_REQUIRED ACTION_. Your job is to copy the lines from the material that include "сена".

**** GIVEN DATA ****

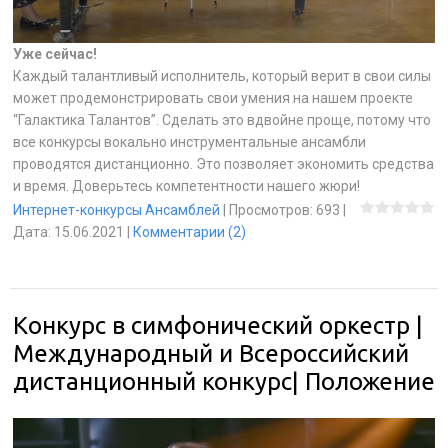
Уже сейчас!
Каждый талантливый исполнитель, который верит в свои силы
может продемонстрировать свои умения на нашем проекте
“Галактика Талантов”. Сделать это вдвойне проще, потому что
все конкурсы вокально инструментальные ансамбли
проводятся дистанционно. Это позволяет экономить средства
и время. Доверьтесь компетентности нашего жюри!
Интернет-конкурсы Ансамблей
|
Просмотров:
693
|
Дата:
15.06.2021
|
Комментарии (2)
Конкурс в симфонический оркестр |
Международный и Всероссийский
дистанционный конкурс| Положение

****
**** GIVEN DATA ****

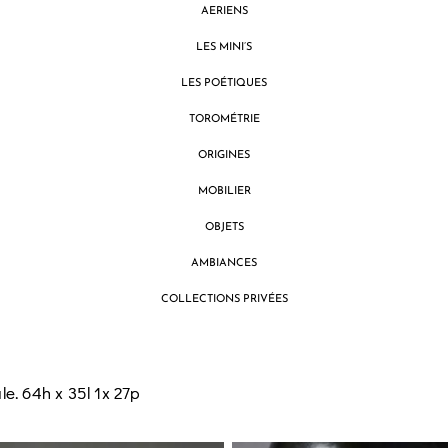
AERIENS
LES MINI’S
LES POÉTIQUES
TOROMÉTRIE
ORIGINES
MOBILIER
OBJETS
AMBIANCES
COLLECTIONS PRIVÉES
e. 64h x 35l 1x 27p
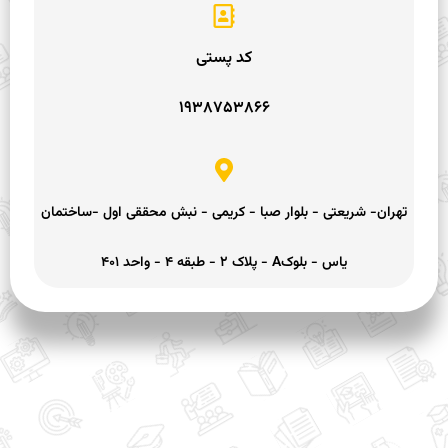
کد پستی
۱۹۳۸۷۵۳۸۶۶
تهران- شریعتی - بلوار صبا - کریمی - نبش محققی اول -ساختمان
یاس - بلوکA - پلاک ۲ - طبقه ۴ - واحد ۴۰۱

****
**** GIVEN DATA ****

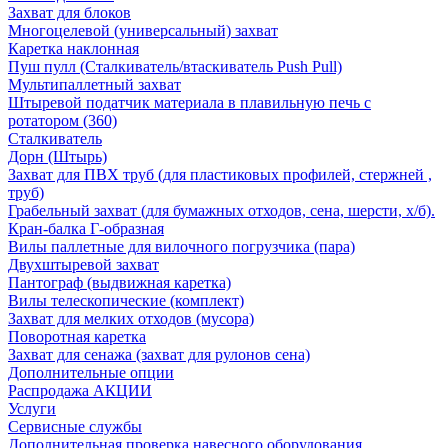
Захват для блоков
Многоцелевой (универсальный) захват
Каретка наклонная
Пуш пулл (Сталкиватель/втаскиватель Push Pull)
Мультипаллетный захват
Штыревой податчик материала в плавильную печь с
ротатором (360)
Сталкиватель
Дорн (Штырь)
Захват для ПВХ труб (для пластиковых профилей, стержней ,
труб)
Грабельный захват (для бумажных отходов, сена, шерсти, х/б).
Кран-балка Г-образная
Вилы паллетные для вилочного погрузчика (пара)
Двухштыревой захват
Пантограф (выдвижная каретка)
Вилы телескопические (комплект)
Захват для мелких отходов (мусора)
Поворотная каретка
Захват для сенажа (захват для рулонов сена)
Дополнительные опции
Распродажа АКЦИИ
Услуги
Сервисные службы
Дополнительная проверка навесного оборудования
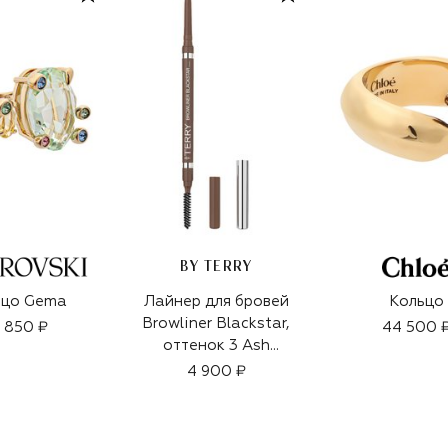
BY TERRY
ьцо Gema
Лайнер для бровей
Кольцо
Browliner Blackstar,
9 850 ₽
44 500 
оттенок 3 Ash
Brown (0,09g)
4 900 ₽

****

_PROBLEM SOLUTION_.
Грабельный захват (для бумажных отходов, сена, шерсти, х/б).
Захват для сенажа (захват для рулонов сена)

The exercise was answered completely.